El gran salto tecnológico que dejó atrás el viejo mundo analógico, mecánico y electrónico para convertirlo en digital, marco quizás la diferencia más radical de nuestro tiempo, la Revolución Digital, también llamada Tercera Revolución Industrial impulsó a todos una nueva forma de vida.
«Si miras la realidad muy de cerca, podrás ver los píxeles», dice desde hace años el lema de Pixel y Dixel, un reconocido blog español dedicado a la tecnología y el mundo digital.
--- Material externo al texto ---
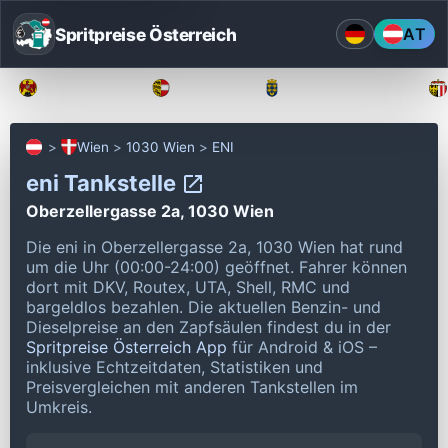
Spritpreise Österreich
AT
Burgenland
Kärnten
Niederösterreich
Wien
1030 Wien
ENI
eni Tankstelle
Oberzellergasse 2a, 1030 Wien
Die eni in Oberzellergasse 2a, 1030 Wien hat rund
um die Uhr (00:00-24:00) geöffnet.
Fahrer können
dort mit DKV, Routex, UTA, Shell, RMC und
bargeldlos bezahlen.
Die aktuellen Benzin- und
Dieselpreise an den Zapfsäulen findest du in der
Spritpreise Österreich App
für Android & iOS –
inklusive Echtzeitdaten, Statistiken und
Preisvergleichen mit anderen Tankstellen im
Umkreis.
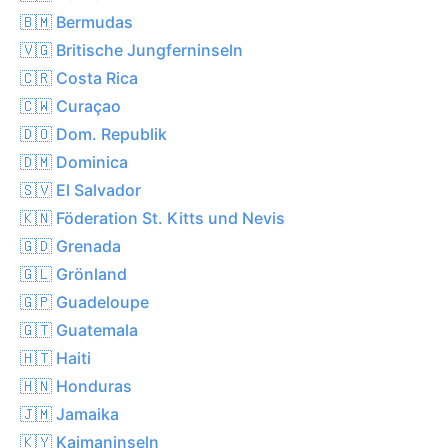
🇧🇲 Bermudas
🇻🇬 Britische Jungferninseln
🇨🇷 Costa Rica
🇨🇼 Curaçao
🇩🇴 Dom. Republik
🇩🇲 Dominica
🇸🇻 El Salvador
🇰🇳 Föderation St. Kitts und Nevis
🇬🇩 Grenada
🇬🇱 Grönland
🇬🇵 Guadeloupe
🇬🇹 Guatemala
🇭🇹 Haiti
🇭🇳 Honduras
🇯🇲 Jamaika
🇰🇾 Kaimaninseln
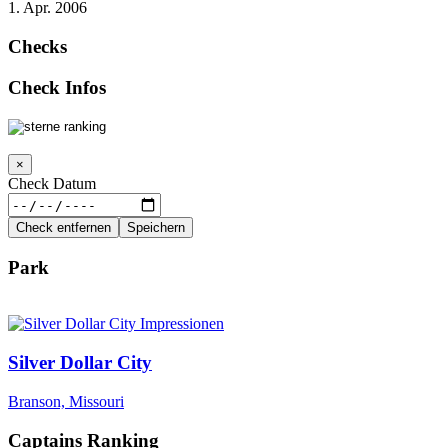
1. Apr. 2006
Checks
Check Infos
×
Check Datum
Check entfernen
Speichern
Park
Silver Dollar City
Branson, Missouri
Captains Ranking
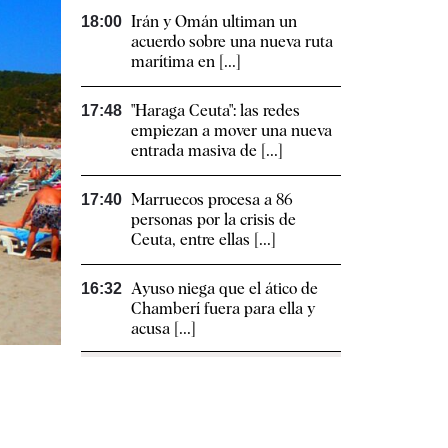
Irán y Omán ultiman un
18:00
acuerdo sobre una nueva ruta
marítima en [...]
"Haraga Ceuta": las redes
17:48
empiezan a mover una nueva
entrada masiva de [...]
Marruecos procesa a 86
17:40
personas por la crisis de
Ceuta, entre ellas [...]
Ayuso niega que el ático de
16:32
Chamberí fuera para ella y
acusa [...]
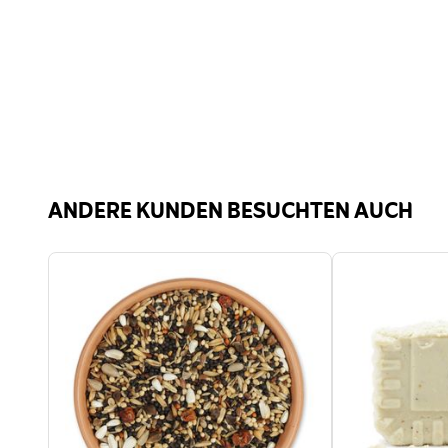
Fütterungsmethode
Futte
Profitierende
Voge
Gartentiere
ANDERE KUNDEN BESUCHTEN AUCH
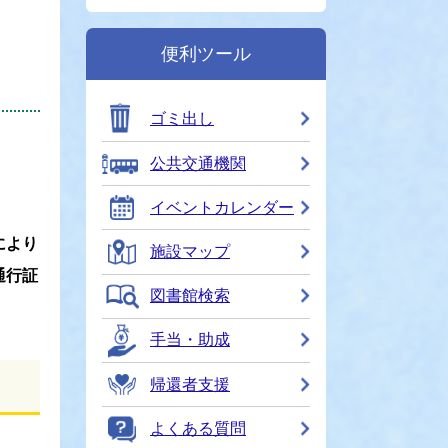
便利ツール
ゴミ出し
公共交通機関
イベントカレンダー
により
施設マップ
通行証
図書館検索
手当・助成
帰還者支援
よくある質問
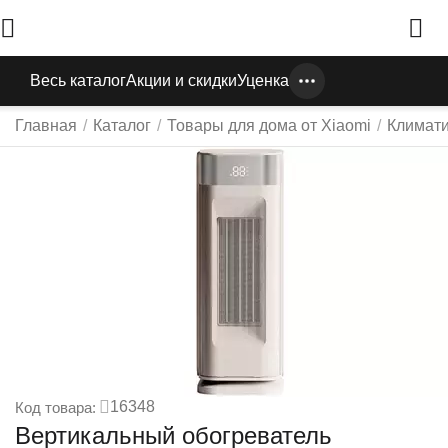
Весь каталог
Акции и скидки
Уценка
Главная
/
Каталог
/
Товары для дома от Xiaomi
/
Климати
16348
Код товара:
Вертикальный обогреватель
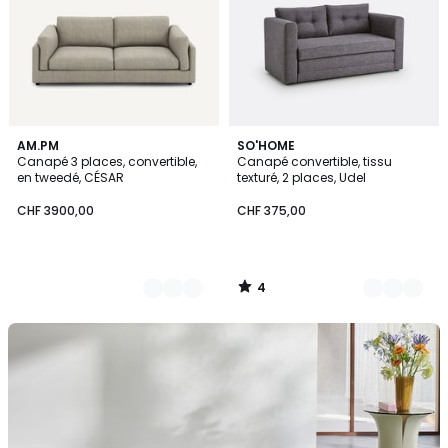
4
3
AM.PM
3
SO'HOME
/
Canapé 3 places, convertible,
Canapé convertible, tissu
Couleurs
Couleurs
5
en tweedé, CÉSAR
texturé, 2 places, Udel
CHF 3900,00
CHF 375,00
4
/
5
Découvrez
les
tapis
du
moment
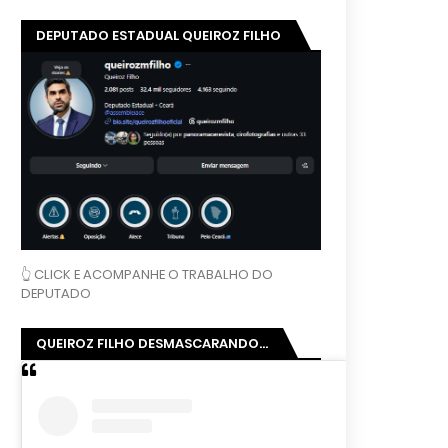
DEPUTADO ESTADUAL QUEIROZ FILHO
👆 CLICK E ACOMPANHE O TRABALHO DO
DEPUTADO
QUEIROZ FILHO DESMASCARANDO...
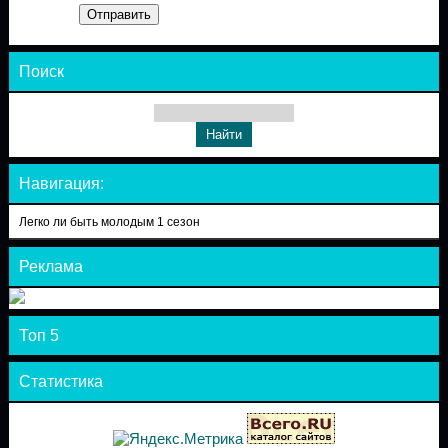
Отправить
Поиск
Навигация:
Легко ли быть молодым 1 сезон
Реклама
Топ 5
Статистика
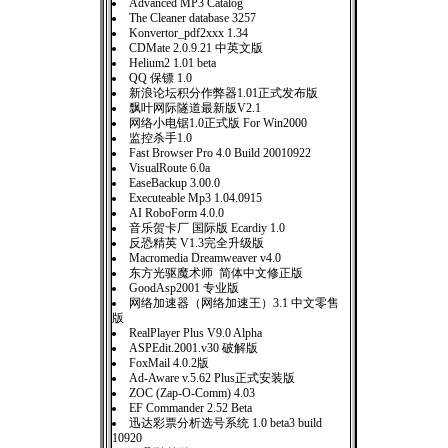
Advanced MP3 Catalog
The Cleaner database 3257
Konvertor_pdf2xxx 1.34
CDMate 2.0.9.21 中英文版
Helium2 1.01 beta
QQ 保镖 1.0
新浪论坛积分作弊器1.01正式发布版
飘叶网际隧道最新版V2.1
网络小电锯1.0正式版 For Win2000
监控杀手1.0
Fast Browser Pro 4.0 Build 20010922
VisualRoute 6.0a
EaseBackup 3.00.0
Executeable Mp3 1.04.0915
AI RoboForm 4.0.0
音乐贺卡厂 国际版 Ecardiy 1.0
反恐精英 V1.3完全升级版
Macromedia Dreamweaver v4.0
东方光驱魔术师 简体中文修正版
GoodAsp2001 专业版
网络加速器（网络加速王）3.1 中文零售
版
RealPlayer Plus V9.0 Alpha
ASPEdit.2001.v30 破解版
FoxMail 4.0.2版
Ad-Aware v.5.62 Plus正式安装版
ZOC (Zap-O-Comm) 4.03
EF Commander 2.52 Beta
迅达彩票分析选号系统 1.0 beta3 build
10920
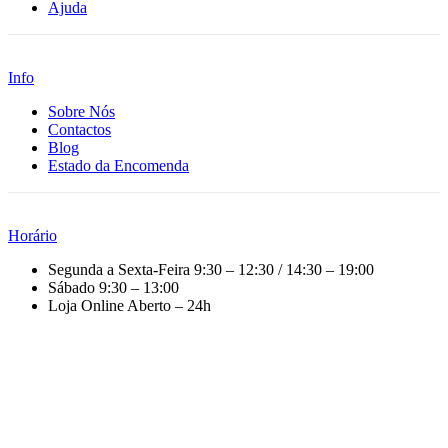
Ajuda
Info
Sobre Nós
Contactos
Blog
Estado da Encomenda
Horário
Segunda a Sexta-Feira
9:30 – 12:30 / 14:30 – 19:00
Sábado
9:30 – 13:00
Loja Online
Aberto – 24h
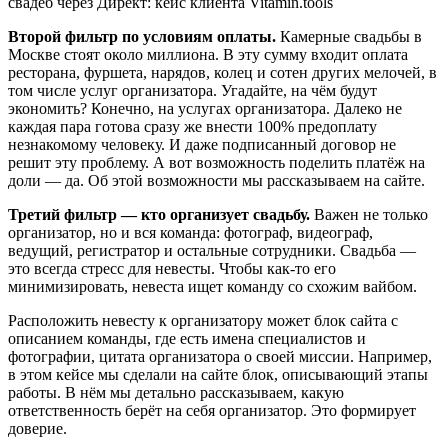
Второй фильтр по условиям оплаты.
Камерные свадьбы в
Москве стоят около миллиона. В эту сумму входит оплата
ресторана, фуршета, нарядов, колец и сотен других мелочей, в
том числе услуг организатора. Угадайте, на чём будут
экономить? Конечно, на услугах организатора. Далеко не
каждая пара готова сразу же внести 100% предоплату
незнакомому человеку. И даже подписанный договор не
решит эту проблему. А вот возможность поделить платёж на
доли — да. Об этой возможности мы рассказываем на сайте.
Третий фильтр — кто организует свадьбу.
Важен не только
организатор, но и вся команда: фотограф, видеограф,
ведущий, регистратор и остальные сотрудники. Свадьба —
это всегда стресс для невесты. Чтобы как-то его
минимизировать, невеста ищет команду со схожим вайбом.
Расположить невесту к организатору может блок сайта с
описанием команды, где есть имена специалистов и
фотографии, цитата организатора о своей миссии. Например,
в этом кейсе мы сделали на сайте блок, описывающий этапы
работы. В нём мы детально рассказываем, какую
ответственность берёт на себя организатор. Это формирует
доверие.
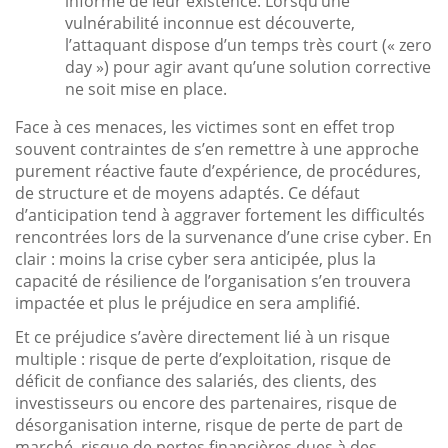
informé de leur existence. Lorsqu’une
vulnérabilité inconnue est découverte,
l’attaquant dispose d’un temps très court (« zero
day ») pour agir avant qu’une solution corrective
ne soit mise en place.
Face à ces menaces, les victimes sont en effet trop
souvent contraintes de s’en remettre à une approche
purement réactive faute d’expérience, de procédures,
de structure et de moyens adaptés. Ce défaut
d’anticipation tend à aggraver fortement les difficultés
rencontrées lors de la survenance d’une crise cyber. En
clair : moins la crise cyber sera anticipée, plus la
capacité de résilience de l’organisation s’en trouvera
impactée et plus le préjudice en sera amplifié.
Et ce préjudice s’avère directement lié à un risque
multiple : risque de perte d’exploitation, risque de
déficit de confiance des salariés, des clients, des
investisseurs ou encore des partenaires, risque de
désorganisation interne, risque de perte de part de
marché, risque de pertes financières dues à des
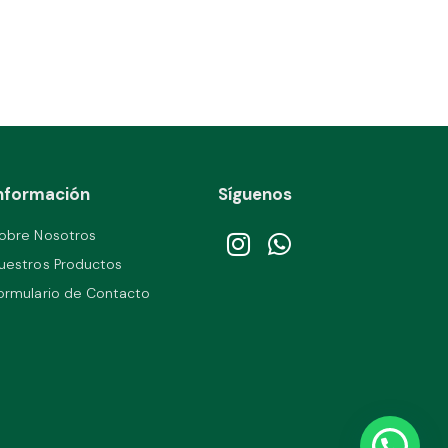
nformación
Síguenos
obre Nosotros
uestros Productos
ormulario de Contacto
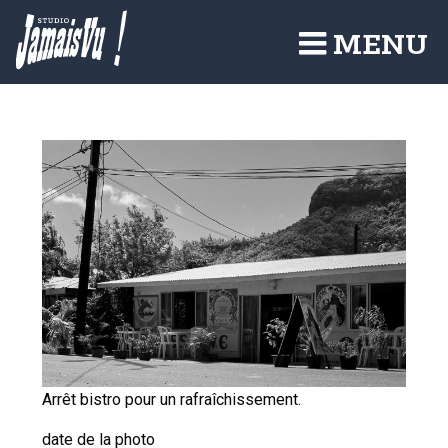
Aller
au
MENU
contenu
principal
Arrêt bistro pour un rafraîchissement.
date de la photo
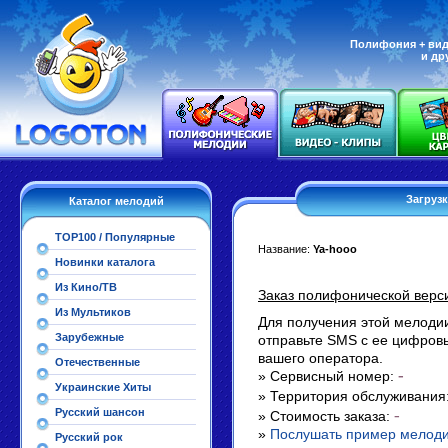
Полифония + вид
и др
Загруз
Каталог мелодий
TOP100 / Популярные
Название:
Ya-hooo
Новинки каталога
Из Кино/ТВ
Заказ полифонической верс
Из Мультиков
Для получения этой мелодии
Зарубежные
отправьте SMS с ее цифро
вашего оператора.
Отечественные
-
» Сервисный номер:
Украинские Хиты
» Территория обслуживания
Русский шансон
-
» Стоимость заказа:
»
Послушать пример мелод
Русский рок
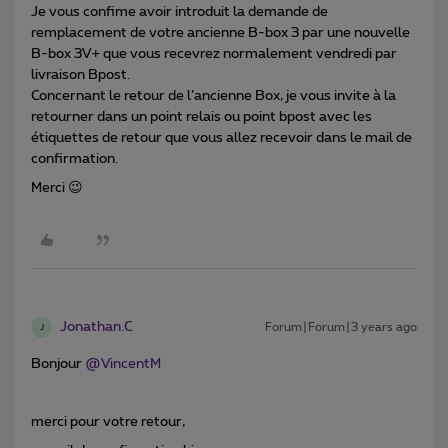
Je vous confime avoir introduit la demande de
remplacement de votre ancienne B-box 3 par une nouvelle
B-box 3V+ que vous recevrez normalement vendredi par
livraison Bpost.
Concernant le retour de l’ancienne Box, je vous invite à la
retourner dans un point relais ou point bpost avec les
étiquettes de retour que vous allez recevoir dans le mail de
confirmation.
Merci 😉
Jonathan.C
Forum|Forum|3 years ago
J
Bonjour
@VincentM
merci pour votre retour,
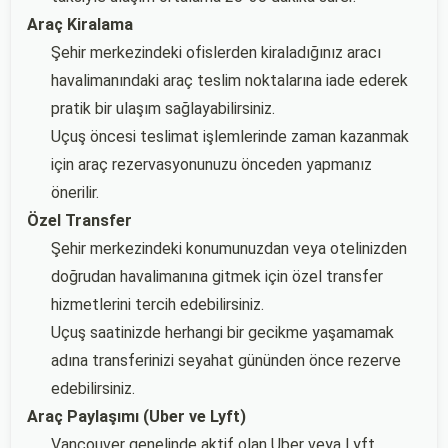
Araç Kiralama
Şehir merkezindeki ofislerden kiraladığınız aracı
havalimanındaki araç teslim noktalarına iade ederek
pratik bir ulaşım sağlayabilirsiniz.
Uçuş öncesi teslimat işlemlerinde zaman kazanmak
için araç rezervasyonunuzu önceden yapmanız
önerilir.
Özel Transfer
Şehir merkezindeki konumunuzdan veya otelinizden
doğrudan havalimanına gitmek için özel transfer
hizmetlerini tercih edebilirsiniz.
Uçuş saatinizde herhangi bir gecikme yaşamamak
adına transferinizi seyahat gününden önce rezerve
edebilirsiniz.
Araç Paylaşımı (Uber ve Lyft)
Vancouver genelinde aktif olan Uber veya Lyft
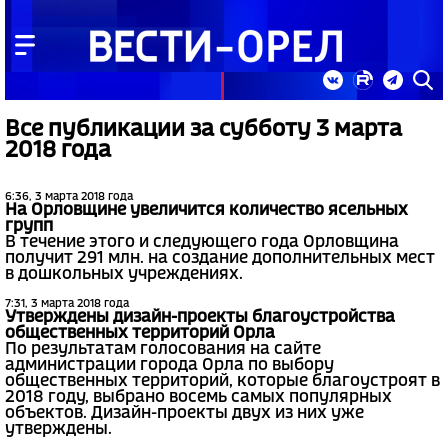
Все публикации за субботу 3 марта
2018 года
6:36, 3 марта 2018 года
На Орловщине увеличится количество ясельных
групп
В течение этого и следующего года Орловщина
получит 291 млн. на создание дополнительных мест
в дошкольных учреждениях.
7:31, 3 марта 2018 года
Утверждены дизайн-проекты благоустройства
общественных территорий Орла
По результатам голосования на сайте
администрации города Орла по выбору
общественных территорий, которые благоустроят в
2018 году, выбрано восемь самых популярных
объектов. Дизайн-проекты двух из них уже
утверждены.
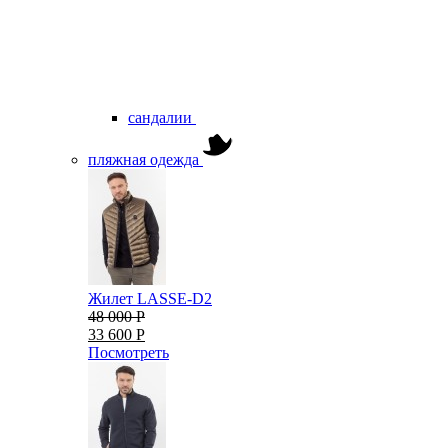
сандалии
пляжная одежда
Жилет LASSE-D2
48 000 Р
33 600 Р
Посмотреть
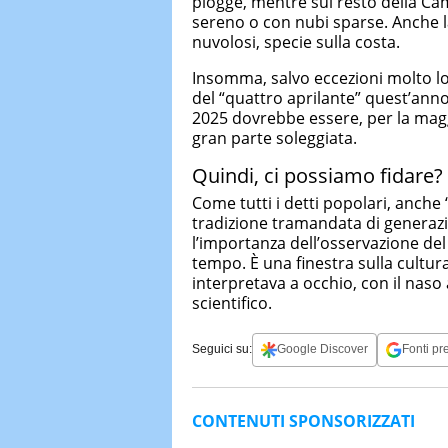
piogge, mentre sul resto della Camp
sereno o con nubi sparse. Anche l
nuvolosi, specie sulla costa.
Insomma, salvo eccezioni molto loc
del “quattro aprilante” quest’anno
2025 dovrebbe essere, per la maggi
gran parte soleggiata.
Quindi, ci possiamo fidare?
Come tutti i detti popolari, anche
tradizione tramandata di generazio
l’importanza dell’osservazione del 
tempo. È una finestra sulla cultur
interpretava a occhio, con il naso
scientifico.
Seguici su:
Google Discover
Fonti pre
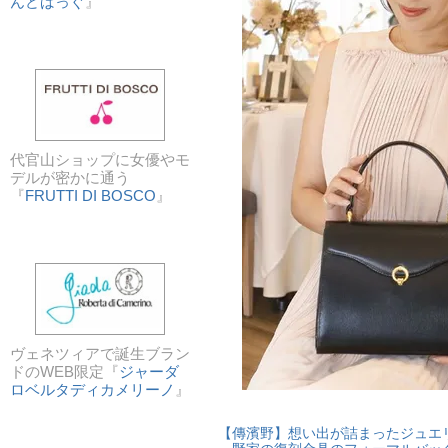
んどばっぐ
』
代官山ショップに女優やモ
デルが密かに通う
『
FRUTTI DI BOSCO
』
ヴェネツィアで誕生ブラン
ドのWEB限定『
ジャーダ
ロベルタディカメリーノ
』
【傳濱野】想い出が詰まったジュエ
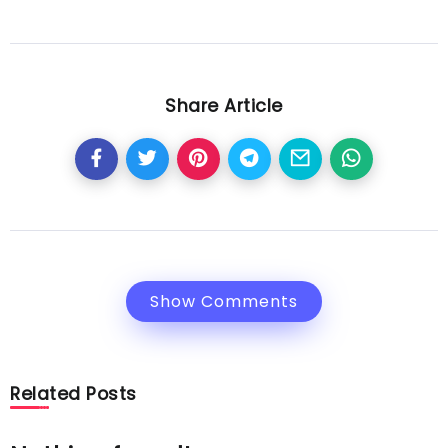
Share Article
Show Comments
Related Posts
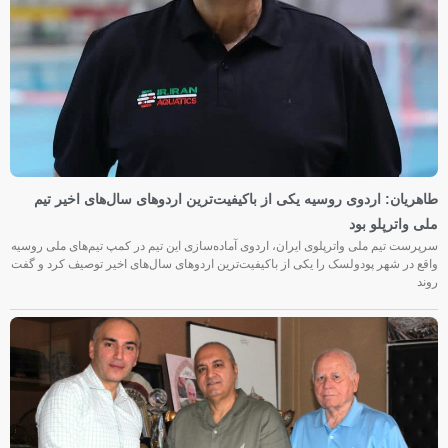
طاهریان: اردوی روسیه یکی از باکیفیت‌ترین اردوهای سال‌های اخیر تیم
ملی واترپلو بود
سرپرست تیم ملی واترپلوی ایران، اردوی آماده‌سازی این تیم در کمپ تیم‌های ملی روسیه
واقع در شهر پودولسک را یکی از باکیفیت‌ترین اردوهای سال‌های اخیر توصیف کرد و گفت
روند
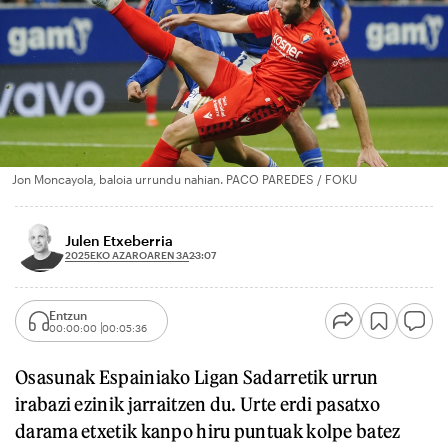
Jon Moncayola, baloia urrundu nahian. PACO PAREDES / FOKU
Julen Etxeberria
2025EKO AZAROAREN 3A
23:07
Entzun
00:00:00
00:05:36
Osasunak Espainiako Ligan Sadarretik urrun
irabazi ezinik jarraitzen du. Urte erdi pasatxo
darama etxetik kanpo hiru puntuak kolpe batez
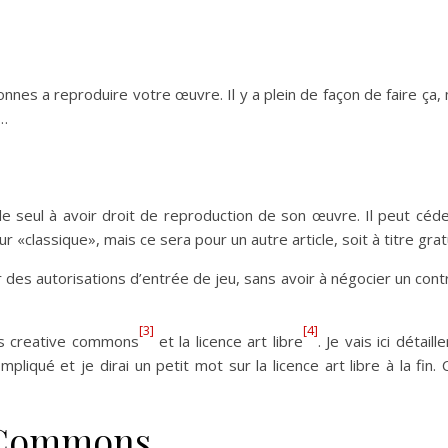
onnes a reproduire votre œuvre. Il y a plein de façon de faire ça,
r…
t le seul à avoir droit de reproduction de son œuvre. Il peut céd
ur «classique», mais ce sera pour un autre article, soit à titre gratu
er des autorisations d’entrée de jeu, sans avoir à négocier un cont
[3]
[4]
les creative commons
et la licence art libre
. Je vais ici détaille
iqué et je dirai un petit mot sur la licence art libre à la fin. 
e Commons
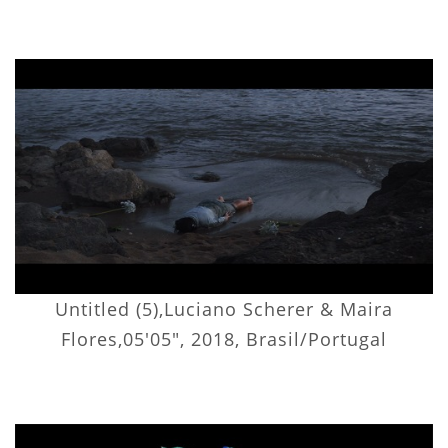
Untitled (5),Luciano Scherer & Maira
Flores,05'05", 2018, Brasil/Portugal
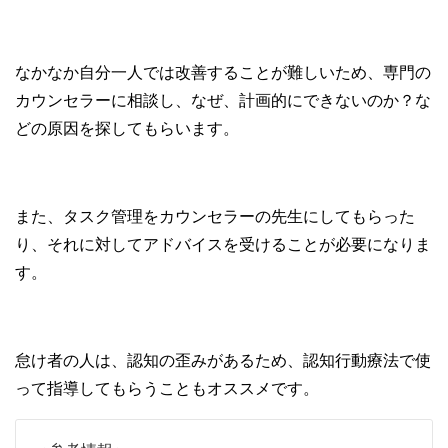
なかなか自分一人では改善することが難しいため、専門の
カウンセラーに相談し、なぜ、計画的にできないのか？な
どの原因を探してもらいます。
また、タスク管理をカウンセラーの先生にしてもらった
り、それに対してアドバイスを受けることが必要になりま
す。
怠け者の人は、認知の歪みがあるため、認知行動療法で使
って指導してもらうこともオススメです。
Y no es exagerado pensar así si tenemos en cuenta que desde los finales de la década de 1950 hasta los finales de la década de 1970 el mundo y todo lo que nos era estable y conocido cedió su lugar con la adopción y la proliferación de las computadoras digitales y mantenimiento de registros digitales que sigue hasta nuestros días.
Algunas tecnologías están avanzando tan deprisa que a veces parecen ser el reflejo de las ficciones que soñamos un día y que en su momento parecieron tan poco creíbles.
Quizás lo más interesante de esta Revolución, es el haber dado paso a la era de la información, que unió al mundo en una verdadera aldea global gracias al uso de la Internet, y la producción en masa de las nuevas tecnologías y su uso generalizado.
Aunque, para las generaciones de individuos que nacieron durante la era digital, ha sido más difícil el saldo y la adaptación a muchas de estas tecnologías, que a veces parecen superar los límites cotidianos de lo que las personas podemos esperar.